[Records from a data collection]
+ + +

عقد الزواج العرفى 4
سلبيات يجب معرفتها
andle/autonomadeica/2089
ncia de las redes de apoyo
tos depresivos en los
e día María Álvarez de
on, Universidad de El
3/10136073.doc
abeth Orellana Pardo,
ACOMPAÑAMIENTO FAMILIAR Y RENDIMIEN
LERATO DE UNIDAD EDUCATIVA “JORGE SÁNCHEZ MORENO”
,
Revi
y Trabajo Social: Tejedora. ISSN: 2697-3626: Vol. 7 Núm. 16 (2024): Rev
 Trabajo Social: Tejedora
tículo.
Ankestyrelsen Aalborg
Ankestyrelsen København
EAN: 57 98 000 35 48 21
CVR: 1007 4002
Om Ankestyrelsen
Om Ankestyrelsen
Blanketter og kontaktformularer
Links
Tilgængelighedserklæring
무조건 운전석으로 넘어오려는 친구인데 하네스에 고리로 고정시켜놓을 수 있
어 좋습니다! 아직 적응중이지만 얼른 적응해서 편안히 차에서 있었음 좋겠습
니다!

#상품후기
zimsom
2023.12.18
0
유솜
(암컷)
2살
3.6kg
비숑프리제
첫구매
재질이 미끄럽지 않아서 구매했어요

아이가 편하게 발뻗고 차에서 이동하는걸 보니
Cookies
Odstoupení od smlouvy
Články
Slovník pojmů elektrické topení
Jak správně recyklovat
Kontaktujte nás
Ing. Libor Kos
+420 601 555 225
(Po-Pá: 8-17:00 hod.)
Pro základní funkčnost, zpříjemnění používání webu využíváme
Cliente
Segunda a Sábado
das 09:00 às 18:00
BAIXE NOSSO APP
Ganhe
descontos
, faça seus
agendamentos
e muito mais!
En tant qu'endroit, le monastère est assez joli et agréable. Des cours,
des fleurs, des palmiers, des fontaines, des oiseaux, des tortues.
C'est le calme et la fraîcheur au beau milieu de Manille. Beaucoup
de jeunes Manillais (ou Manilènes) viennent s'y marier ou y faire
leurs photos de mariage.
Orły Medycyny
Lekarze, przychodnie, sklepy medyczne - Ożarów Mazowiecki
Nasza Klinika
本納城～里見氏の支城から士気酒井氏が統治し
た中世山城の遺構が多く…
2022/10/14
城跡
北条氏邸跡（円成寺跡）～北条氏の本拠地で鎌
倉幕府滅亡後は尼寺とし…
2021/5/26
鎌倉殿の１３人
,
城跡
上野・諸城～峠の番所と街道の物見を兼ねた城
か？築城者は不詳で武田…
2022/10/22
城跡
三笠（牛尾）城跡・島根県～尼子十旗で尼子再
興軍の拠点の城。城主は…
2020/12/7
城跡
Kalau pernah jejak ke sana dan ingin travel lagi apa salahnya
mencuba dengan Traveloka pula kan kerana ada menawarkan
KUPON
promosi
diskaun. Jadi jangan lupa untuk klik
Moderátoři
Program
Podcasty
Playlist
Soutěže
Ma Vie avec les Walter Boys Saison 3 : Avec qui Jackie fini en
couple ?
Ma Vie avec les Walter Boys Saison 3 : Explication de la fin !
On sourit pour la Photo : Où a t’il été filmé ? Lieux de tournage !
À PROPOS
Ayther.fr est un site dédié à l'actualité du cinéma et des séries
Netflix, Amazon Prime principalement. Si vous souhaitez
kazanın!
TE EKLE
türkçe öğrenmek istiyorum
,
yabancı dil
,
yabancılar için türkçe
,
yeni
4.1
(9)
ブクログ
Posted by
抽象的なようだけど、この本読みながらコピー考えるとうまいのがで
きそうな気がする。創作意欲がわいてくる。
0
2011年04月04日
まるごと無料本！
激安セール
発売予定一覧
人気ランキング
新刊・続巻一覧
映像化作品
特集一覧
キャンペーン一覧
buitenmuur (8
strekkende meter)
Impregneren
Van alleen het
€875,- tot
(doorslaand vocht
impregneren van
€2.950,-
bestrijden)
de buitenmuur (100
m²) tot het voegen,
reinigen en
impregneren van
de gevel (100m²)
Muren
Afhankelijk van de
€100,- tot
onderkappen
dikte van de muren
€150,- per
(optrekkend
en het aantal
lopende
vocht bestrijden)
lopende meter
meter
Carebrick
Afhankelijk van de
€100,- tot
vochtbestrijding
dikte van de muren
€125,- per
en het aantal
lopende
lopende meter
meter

+ + +

Exercise directions:
Return every line of the records in which the word "Saison" is found.

Problem solution:
Ma Vie avec les Walter Boys Saison 3 : Avec qui Jackie fini en
Ma Vie avec les Walter Boys Saison 3 : Explication de la fin !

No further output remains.